Он засмеялся и тут же снова закашлялся так, что посинели губы, выругался:
— Ч-черт! М-м-м…
Это был последний день пребывания Григорьева с Машкой в Анапе.
Возвращались на поезде. Кондиционер в вагоне всю дорогу не работал, было жарко и душно. Григорьев лежал на верхней полке, потел, дремал, читал. Пока ехал, прочитал довольно любопытную книжку: чушь полная, но никак было не оторваться. Там описывалась история человека, который оказался один среди женщин чуть ли не на весь остров. Возникла ситуация, когда он мог взять любую, а если какая не хотела, так и не надо. Однако потом возникла система типа некоего местного самоуправления, которое в один момент решило, что семя не должно доставаться одной женщине и мужчиной надо делиться. Какая-то радикальная группировка хотела даже его убить, а точнее, кастрировать: мол, не доставайся-ка ты никому! Настоящая же интрига появилась, когда в обществе появился еще один мужчина, гораздо более молодой и красивый. И этот мужчина был его собственный сын. Далее начиналась история уже накатанная, типа сиквела царя Эдипа. Впрочем, это племя вполне могло размножиться и выжить. Мужики бы в противоположной ситуации просто перебили бы друг друга.
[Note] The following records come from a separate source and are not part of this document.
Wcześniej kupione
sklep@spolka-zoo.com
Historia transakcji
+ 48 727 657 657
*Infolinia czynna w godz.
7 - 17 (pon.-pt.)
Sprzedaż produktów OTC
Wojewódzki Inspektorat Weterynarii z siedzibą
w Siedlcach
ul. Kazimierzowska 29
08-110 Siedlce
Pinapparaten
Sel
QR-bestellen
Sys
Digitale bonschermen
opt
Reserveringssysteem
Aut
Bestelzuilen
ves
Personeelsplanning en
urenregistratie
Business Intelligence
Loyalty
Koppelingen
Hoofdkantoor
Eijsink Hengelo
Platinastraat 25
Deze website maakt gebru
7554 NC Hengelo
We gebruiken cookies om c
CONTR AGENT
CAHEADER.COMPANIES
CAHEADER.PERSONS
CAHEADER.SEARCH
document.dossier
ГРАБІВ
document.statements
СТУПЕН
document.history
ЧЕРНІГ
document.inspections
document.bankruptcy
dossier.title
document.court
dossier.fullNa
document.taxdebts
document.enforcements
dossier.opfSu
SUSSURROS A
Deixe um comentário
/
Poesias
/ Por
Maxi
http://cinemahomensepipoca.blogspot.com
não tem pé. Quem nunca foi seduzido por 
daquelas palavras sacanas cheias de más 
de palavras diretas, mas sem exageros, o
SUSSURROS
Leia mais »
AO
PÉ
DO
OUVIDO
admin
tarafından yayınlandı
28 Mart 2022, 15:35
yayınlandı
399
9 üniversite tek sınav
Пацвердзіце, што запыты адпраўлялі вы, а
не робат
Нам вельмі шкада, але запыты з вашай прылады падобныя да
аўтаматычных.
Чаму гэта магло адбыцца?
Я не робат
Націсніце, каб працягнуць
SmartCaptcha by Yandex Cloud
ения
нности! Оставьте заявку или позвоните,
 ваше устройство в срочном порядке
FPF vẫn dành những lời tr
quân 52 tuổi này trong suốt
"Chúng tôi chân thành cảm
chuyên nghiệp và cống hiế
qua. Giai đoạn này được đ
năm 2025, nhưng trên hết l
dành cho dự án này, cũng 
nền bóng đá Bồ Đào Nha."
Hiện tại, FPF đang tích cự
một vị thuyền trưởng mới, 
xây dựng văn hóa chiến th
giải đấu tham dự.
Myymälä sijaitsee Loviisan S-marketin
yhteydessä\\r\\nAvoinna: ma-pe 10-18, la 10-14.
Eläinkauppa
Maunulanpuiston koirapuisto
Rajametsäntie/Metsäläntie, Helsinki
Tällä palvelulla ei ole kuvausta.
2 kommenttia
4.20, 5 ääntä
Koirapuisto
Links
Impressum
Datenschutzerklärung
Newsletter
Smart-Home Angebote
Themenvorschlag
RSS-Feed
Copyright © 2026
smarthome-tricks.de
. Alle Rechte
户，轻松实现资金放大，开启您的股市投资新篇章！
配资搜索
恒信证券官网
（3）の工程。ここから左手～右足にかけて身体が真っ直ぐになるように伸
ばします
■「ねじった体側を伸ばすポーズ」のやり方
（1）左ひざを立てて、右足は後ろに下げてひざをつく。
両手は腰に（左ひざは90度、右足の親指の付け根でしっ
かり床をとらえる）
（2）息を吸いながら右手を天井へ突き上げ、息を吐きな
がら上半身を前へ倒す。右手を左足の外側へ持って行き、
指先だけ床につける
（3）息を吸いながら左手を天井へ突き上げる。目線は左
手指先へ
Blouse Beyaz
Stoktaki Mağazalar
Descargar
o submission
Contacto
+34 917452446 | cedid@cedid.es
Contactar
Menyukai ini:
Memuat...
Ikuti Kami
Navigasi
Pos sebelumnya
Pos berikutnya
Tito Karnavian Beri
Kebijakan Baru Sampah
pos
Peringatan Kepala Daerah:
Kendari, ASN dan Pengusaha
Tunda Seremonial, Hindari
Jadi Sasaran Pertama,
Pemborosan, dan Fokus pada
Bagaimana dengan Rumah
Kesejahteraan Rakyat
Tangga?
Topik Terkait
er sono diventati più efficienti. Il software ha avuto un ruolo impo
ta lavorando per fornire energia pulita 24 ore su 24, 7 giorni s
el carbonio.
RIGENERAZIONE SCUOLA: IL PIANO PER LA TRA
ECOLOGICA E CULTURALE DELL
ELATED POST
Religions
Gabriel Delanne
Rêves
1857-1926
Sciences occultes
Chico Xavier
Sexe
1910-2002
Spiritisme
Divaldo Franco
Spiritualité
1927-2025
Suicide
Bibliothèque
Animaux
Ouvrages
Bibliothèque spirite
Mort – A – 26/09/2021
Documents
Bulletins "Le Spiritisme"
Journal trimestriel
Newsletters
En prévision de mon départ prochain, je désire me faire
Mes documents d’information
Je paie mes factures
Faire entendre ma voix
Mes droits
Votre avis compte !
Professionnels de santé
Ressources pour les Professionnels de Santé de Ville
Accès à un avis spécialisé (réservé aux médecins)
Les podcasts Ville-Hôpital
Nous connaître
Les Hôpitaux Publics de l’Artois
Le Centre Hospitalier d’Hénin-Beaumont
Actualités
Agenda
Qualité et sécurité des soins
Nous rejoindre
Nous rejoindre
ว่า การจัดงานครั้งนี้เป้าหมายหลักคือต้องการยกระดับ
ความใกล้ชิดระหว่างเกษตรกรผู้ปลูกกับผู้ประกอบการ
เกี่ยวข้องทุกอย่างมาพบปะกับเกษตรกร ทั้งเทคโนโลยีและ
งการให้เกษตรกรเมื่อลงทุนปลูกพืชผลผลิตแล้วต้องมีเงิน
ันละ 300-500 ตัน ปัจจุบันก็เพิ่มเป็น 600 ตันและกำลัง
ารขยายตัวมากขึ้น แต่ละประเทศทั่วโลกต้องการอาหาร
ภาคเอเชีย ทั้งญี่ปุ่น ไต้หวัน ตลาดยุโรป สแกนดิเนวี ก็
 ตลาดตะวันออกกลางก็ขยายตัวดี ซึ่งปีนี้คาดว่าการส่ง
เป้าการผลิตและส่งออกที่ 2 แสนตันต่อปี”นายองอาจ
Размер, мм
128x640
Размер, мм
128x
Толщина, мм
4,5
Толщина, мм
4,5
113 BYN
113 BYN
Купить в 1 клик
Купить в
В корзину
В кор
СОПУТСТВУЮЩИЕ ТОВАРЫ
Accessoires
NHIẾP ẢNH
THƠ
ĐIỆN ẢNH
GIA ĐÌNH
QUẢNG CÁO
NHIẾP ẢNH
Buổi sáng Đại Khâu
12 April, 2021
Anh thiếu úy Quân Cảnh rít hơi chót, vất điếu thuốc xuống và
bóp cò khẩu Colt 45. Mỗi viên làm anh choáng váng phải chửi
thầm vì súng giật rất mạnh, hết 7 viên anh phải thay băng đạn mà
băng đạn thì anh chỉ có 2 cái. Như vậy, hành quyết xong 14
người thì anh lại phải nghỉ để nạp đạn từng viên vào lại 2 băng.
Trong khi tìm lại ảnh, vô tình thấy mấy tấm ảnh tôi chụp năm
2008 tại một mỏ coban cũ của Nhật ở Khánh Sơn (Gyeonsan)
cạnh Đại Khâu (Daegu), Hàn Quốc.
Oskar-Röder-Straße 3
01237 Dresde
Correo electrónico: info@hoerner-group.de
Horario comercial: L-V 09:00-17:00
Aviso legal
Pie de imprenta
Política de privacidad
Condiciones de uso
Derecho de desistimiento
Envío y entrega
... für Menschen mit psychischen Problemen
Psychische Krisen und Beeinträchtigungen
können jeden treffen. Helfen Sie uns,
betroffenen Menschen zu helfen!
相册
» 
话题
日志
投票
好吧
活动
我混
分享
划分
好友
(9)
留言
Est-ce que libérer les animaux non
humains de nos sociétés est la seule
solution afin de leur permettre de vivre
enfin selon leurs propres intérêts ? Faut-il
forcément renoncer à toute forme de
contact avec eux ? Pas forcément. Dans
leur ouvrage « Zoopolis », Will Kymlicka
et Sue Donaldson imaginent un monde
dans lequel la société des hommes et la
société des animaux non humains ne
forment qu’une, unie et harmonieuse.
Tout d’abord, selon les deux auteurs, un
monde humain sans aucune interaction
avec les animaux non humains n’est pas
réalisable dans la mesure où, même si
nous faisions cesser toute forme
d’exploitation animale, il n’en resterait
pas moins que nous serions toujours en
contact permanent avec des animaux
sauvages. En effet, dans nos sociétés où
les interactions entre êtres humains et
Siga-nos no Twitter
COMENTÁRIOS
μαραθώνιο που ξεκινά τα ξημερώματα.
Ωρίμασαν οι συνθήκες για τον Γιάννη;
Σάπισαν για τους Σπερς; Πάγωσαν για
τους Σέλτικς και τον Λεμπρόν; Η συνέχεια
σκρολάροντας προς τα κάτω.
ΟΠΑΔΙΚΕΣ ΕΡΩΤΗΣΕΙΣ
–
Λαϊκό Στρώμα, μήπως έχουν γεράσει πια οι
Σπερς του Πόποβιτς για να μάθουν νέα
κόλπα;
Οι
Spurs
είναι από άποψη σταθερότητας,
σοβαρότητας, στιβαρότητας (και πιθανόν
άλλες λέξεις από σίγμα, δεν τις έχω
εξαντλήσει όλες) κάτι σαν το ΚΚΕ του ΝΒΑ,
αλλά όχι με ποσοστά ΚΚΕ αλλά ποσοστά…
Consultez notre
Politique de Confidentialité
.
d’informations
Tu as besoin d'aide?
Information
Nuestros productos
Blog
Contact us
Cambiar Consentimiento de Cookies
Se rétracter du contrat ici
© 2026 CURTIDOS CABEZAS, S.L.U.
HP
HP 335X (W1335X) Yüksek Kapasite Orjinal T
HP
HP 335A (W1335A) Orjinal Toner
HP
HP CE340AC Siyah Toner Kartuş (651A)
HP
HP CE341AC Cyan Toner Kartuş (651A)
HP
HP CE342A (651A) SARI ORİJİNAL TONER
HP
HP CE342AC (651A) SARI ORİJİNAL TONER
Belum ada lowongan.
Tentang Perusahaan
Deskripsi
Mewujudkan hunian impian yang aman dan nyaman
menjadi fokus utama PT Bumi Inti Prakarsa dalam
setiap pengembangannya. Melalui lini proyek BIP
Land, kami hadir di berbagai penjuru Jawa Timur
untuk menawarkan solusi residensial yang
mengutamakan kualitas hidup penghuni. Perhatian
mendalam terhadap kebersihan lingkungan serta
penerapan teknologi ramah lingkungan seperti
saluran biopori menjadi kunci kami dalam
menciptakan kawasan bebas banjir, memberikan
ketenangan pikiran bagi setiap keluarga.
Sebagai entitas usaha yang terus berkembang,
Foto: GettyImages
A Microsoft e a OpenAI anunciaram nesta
Григорьев и считал, что гораздо интереснее и динамичнее была бы именно эта другая история, где на тысячу мужчин осталась бы только одна женщина. Интересно, один бы человек ею пользовался, или было бы составлено некое расписание? Еще более интересно, если бы она была законной женой одного из них. Десять процентов, склонных к голубизне, в какой-то степени отсеялись, создав собственную группу, в которой тоже кипели бы страсти и совершались убийства из ревности; другие выловили бы и оттрахали некое количество диких коз, однако в целом это тоже не решило бы проблему. Кстати, можно было бы придумать хэппи-энд: однажды к острову, к вящему неудовольствию этой единственной женщины, пристал бы плавучий публичный дом.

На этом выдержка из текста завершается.